Ammonia comes from something decomposing and not having enough bacteria to convert it from ammonia to nitrites (and eventually nitrates). The obvious answer could be that a fish died and you can't find it. Ammonia can also come about when people stir up their sand beds and release a bunch of nasties that had previously been locked up in the sand. With how new your tank is, I doubt that's your case.
Another possibility... but there's no way to tell if it's the case... is that you're actually seeing an ammonia spike from some of your beneficial bacteria dieing off. When you got the tank and it was supposedly cycled, if it was truly cycled you would've had a LOT of beneficial bacteria in it because the bioload was so high. Once your fish started dieing, and your bioload dropped drastically, all that bacteria didn't have enough to "eat" anymore.

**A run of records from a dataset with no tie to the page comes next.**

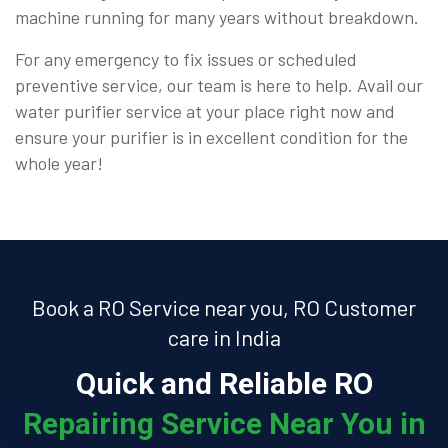
machine running for many years without breakdown.
For any emergency to fix issues or scheduled
preventive service, our team is here to help. Avail our
water purifier service at your place right now and
ensure your purifier is in excellent condition for the
whole year!
Book a RO Service near you, RO Customer
care in India
Quick and Reliable RO
Repairing Service Near You in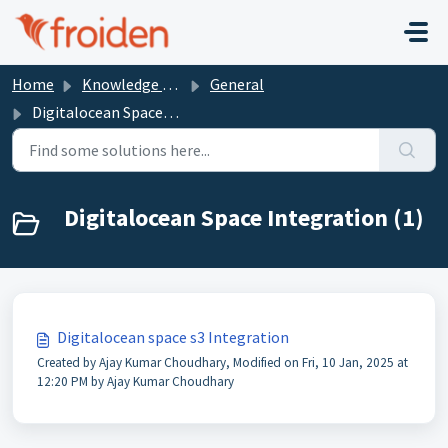
Skip to main content
Home
Knowledge base
General
Digitalocean Space Integration
Digitalocean Space Integration (1)
Digitalocean space s3 Integration
Created by Ajay Kumar Choudhary, Modified on Fri, 10 Jan, 2025 at
12:20 PM by Ajay Kumar Choudhary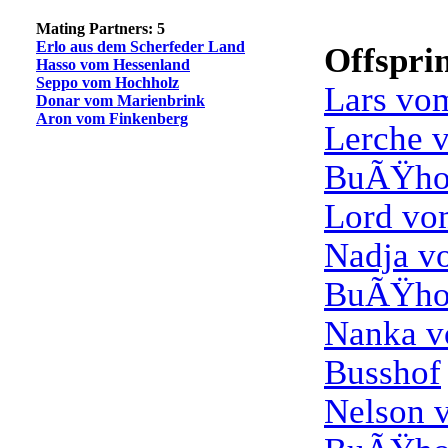
Mating Partners: 5
Erlo aus dem Scherfeder Land
Offspri
Hasso vom Hessenland
Seppo vom Hochholz
Lars vo
Donar vom Marienbrink
Aron vom Finkenberg
Lerche 
BuÃŸho
Lord vo
Nadja v
BuÃŸho
Nanka 
Busshof
Nelson 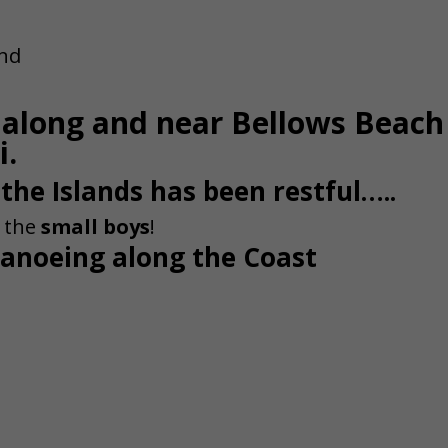
s along and near Bellows Beach
i.
 the Islands has been restful…..
h the
small boys
!
anoeing along the Coast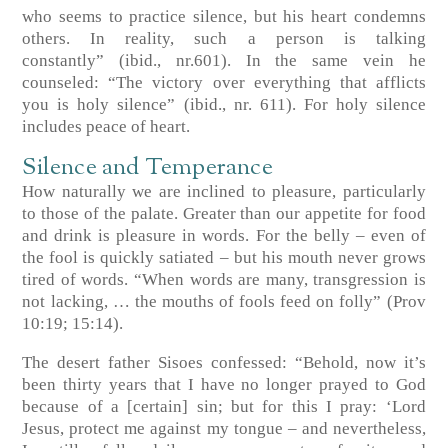
who seems to practice silence, but his heart condemns
others. In reality, such a person is talking
constantly”
(ibid., nr.601)
. In the same vein he
counseled: “The victory over everything that afflicts
you is holy silence”
(ibid., nr. 611)
. For holy silence
includes peace of heart.
Silence and Temperance
How naturally we are inclined to pleasure, particularly
to those of the palate. Greater than our appetite for food
and drink is pleasure in words. For the belly – even of
the fool is quickly satiated – but his mouth never grows
tired of words. “When words are many, transgression is
not lacking, … the mouths of fools feed on folly”
(Prov
10:19; 15:14)
.
The desert father Sisoes confessed: “Behold, now it’s
been thirty years that I have no longer prayed to God
because of a [certain] sin; but for this I pray: ‘Lord
Jesus, protect me against my tongue – and nevertheless,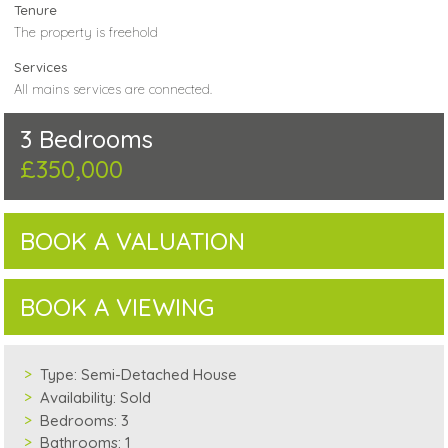
Tenure
The property is freehold
Services
All mains services are connected.
3 Bedrooms
£350,000
BOOK A VALUATION
BOOK A VIEWING
Type:
Semi-Detached House
Availability:
Sold
Bedrooms:
3
Bathrooms:
1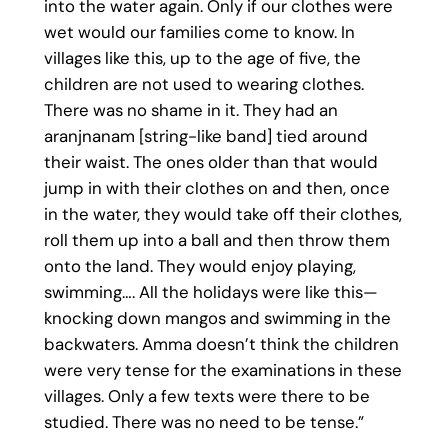
into the water again. Only if our clothes were
wet would our families come to know. In
villages like this, up to the age of five, the
children are not used to wearing clothes.
There was no shame in it. They had an
aranjnanam [string-like band] tied around
their waist. The ones older than that would
jump in with their clothes on and then, once
in the water, they would take off their clothes,
roll them up into a ball and then throw them
onto the land. They would enjoy playing,
swimming…. All the holidays were like this—
knocking down mangos and swimming in the
backwaters. Amma doesn’t think the children
were very tense for the examinations in these
villages. Only a few texts were there to be
studied. There was no need to be tense.”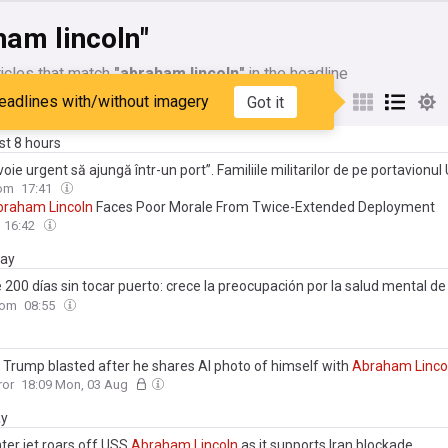
ham lincoln"
icles that match
"abraham lincoln"
in the headline
eadlines with/without imagery
Got it
My Sources
ast 8 hours
oie urgent să ajungă într-un port”. Familiile militarilor de pe portavionul
am
Lincoln
spun că echipajul este epuizat după luni de misiune
com
17:41
braham
Lincoln
Faces Poor Morale From Twice-Extended Deployment
16:42
day
200 días sin tocar puerto: crece la preocupación por la salud mental de 
ación del portaviones USS
Abraham
Lincoln
com
08:55
 Trump blasted after he shares AI photo of himself with
Abraham
Linco
ror
18:09 Mon, 03 Aug
ay
ter jet roars off USS
Abraham
Lincoln
as it supports Iran blockade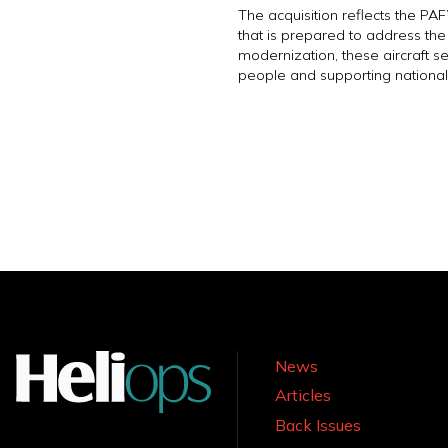
The acquisition reflects the PA
that is prepared to address th
modernization, these aircraft ser
people and supporting national
News
Articles
Back Issues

So now that you're fish bioload dropped, your bacterial population will drop. And amazingly... dieing bacteria will cause a shift in water parameters just like anything else will. I'd once read that the bacteria bioload in a tank is actually larger than your fish bioload. (Think I read that in Fenner's "The Conscientious Marine Aquarist". I think.)
Not sure if that's what's going on in your case, but it's just another possibility.
You can add additives (Seachem's Prime, Amquel, etc) that bind up the ammonia into non-toxic compounds, but your test kits will still show ammonia because of how it interacts with the new compounds. You just have to trust it's doing its job. But water changes are the easiest and safest thing to do - especially on a 10g.
Originally Posted by BonnieC
And lastly...dang, if my ammonia can jump that fast (1 is deadly, right?) is there anypoint in keeping a 10g tank? ...
In my opinion, for someone just starting out in the hobby... no. A 10g reef is just not a easy way into this hobby.